Search the entries below for the word "خواهد" and copy every line where it appears.
(The records Opens)
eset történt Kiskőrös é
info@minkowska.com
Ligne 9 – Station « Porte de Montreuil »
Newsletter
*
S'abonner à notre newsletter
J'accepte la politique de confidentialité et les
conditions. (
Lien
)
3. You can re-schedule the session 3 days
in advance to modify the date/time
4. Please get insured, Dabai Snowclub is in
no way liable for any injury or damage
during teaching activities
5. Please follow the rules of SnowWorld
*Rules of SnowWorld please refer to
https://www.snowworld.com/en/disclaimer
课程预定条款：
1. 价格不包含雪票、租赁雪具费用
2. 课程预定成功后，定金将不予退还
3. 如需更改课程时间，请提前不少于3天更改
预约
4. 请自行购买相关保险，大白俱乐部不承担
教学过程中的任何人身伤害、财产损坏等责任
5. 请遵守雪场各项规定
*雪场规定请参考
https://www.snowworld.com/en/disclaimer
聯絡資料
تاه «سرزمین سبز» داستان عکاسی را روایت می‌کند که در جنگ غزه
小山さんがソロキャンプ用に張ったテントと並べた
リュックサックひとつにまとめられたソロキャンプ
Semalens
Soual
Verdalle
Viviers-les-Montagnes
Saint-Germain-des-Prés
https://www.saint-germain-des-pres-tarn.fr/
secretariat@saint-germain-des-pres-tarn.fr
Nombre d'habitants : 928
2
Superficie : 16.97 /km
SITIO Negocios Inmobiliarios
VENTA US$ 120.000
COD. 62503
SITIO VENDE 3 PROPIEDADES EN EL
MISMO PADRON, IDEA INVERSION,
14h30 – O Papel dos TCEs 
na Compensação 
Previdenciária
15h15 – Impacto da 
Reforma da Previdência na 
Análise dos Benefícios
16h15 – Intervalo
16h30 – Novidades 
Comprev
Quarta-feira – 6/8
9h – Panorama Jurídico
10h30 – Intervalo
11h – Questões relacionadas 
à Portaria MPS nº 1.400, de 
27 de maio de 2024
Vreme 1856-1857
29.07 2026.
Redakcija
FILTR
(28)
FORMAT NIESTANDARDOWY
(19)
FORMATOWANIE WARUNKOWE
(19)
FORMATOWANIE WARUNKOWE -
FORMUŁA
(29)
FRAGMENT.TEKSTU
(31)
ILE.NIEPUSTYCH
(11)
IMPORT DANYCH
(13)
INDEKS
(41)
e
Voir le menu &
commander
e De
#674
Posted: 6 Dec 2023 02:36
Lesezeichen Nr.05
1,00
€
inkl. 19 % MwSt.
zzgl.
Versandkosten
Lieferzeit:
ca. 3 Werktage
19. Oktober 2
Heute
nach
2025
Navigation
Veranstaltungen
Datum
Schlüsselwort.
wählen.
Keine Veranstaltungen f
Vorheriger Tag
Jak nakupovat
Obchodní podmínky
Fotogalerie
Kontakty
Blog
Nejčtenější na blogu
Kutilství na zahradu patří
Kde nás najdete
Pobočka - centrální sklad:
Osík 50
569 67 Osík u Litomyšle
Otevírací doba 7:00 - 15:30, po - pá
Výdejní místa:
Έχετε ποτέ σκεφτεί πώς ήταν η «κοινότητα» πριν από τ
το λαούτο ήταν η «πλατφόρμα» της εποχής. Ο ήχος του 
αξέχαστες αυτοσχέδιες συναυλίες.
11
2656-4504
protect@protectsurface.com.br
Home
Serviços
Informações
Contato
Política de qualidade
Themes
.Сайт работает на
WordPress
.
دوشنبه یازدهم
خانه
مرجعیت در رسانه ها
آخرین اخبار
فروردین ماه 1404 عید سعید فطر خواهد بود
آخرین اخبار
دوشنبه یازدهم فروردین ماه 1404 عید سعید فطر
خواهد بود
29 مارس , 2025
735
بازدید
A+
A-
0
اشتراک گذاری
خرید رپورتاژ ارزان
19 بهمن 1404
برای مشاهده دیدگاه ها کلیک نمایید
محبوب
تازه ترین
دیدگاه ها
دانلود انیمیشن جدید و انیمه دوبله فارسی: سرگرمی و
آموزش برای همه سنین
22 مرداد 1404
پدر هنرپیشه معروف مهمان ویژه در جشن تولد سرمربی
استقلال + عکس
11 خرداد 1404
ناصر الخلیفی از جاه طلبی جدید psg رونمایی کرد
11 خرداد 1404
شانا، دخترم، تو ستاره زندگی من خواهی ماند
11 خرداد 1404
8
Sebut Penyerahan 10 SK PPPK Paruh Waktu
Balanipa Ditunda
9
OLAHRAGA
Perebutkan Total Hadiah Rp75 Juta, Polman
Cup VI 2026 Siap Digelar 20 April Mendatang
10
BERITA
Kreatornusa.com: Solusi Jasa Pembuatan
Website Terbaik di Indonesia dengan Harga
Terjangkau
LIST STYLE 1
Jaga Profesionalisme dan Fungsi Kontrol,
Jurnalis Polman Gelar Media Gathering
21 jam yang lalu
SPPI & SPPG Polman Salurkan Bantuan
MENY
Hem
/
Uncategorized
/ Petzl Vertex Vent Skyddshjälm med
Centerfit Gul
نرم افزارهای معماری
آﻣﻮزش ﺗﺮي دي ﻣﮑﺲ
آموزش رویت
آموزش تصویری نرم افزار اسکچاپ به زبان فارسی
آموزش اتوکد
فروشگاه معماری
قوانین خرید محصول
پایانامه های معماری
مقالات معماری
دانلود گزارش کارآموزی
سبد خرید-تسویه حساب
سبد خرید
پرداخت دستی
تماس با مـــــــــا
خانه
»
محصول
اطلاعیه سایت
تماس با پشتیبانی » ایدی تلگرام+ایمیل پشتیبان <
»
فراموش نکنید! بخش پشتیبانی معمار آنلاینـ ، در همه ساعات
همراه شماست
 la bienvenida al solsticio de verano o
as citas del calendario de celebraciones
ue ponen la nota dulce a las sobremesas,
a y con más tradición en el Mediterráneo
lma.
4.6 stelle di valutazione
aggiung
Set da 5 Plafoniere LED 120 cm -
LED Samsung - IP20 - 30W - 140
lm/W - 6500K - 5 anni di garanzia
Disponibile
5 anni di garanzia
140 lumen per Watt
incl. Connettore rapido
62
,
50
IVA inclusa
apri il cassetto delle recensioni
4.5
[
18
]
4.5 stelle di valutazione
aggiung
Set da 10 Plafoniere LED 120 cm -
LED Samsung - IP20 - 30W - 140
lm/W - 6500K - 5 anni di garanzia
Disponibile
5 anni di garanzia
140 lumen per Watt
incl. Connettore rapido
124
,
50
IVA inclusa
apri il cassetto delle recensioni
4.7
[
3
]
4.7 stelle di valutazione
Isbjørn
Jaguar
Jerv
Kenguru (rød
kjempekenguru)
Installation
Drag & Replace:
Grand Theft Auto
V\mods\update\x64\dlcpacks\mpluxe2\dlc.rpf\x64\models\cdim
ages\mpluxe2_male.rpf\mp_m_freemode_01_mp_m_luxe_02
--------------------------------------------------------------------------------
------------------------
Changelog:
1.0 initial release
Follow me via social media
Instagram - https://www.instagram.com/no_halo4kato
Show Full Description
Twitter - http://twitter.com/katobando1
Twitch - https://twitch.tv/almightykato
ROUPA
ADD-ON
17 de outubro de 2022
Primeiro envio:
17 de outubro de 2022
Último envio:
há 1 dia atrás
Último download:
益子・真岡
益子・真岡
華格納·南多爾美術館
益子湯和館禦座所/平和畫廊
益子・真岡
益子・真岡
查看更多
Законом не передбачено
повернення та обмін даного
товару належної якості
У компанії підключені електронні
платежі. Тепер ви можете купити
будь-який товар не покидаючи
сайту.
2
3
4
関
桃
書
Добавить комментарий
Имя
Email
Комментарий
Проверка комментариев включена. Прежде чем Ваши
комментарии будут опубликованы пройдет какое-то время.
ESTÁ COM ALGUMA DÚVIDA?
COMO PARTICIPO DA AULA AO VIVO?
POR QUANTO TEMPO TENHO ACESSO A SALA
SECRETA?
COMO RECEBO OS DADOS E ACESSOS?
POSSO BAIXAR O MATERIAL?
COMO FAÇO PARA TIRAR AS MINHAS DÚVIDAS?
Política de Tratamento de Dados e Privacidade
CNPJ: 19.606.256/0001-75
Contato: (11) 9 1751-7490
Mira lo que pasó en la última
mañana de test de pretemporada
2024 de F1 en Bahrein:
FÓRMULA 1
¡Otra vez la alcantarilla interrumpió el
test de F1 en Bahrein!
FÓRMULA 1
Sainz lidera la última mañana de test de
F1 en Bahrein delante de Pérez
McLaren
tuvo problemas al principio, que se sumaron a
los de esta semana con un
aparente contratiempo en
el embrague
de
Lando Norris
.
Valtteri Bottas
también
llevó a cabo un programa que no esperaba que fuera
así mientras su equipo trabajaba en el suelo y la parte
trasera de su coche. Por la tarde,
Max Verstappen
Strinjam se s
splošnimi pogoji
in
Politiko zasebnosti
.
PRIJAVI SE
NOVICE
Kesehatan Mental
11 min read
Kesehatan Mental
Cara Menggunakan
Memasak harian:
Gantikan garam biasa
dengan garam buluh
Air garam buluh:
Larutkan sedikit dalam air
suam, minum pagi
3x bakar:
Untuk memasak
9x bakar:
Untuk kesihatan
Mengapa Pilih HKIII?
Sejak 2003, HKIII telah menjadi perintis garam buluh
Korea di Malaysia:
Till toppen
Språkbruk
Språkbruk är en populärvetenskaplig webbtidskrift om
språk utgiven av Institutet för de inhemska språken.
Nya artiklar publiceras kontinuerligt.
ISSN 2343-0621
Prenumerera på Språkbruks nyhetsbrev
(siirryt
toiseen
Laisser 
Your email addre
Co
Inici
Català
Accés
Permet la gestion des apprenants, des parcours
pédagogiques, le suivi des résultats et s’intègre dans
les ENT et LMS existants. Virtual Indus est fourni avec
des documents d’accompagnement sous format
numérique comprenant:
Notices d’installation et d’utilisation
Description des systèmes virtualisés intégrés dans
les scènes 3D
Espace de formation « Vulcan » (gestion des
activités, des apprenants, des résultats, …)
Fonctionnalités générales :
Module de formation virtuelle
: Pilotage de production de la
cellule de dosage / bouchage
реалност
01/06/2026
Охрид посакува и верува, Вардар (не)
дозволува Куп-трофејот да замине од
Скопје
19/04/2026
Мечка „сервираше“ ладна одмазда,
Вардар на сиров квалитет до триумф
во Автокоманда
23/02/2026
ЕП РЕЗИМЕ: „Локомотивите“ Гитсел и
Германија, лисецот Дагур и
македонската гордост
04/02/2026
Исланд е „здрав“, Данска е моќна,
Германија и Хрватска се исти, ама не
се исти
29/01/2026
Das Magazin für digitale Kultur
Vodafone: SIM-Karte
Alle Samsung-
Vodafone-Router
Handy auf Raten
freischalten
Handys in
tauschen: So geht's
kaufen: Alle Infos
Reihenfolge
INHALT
(The records Closes)
Output of the exercise >>
فروردین ماه 1404 عید سعید فطر خواهد بود
خواهد بود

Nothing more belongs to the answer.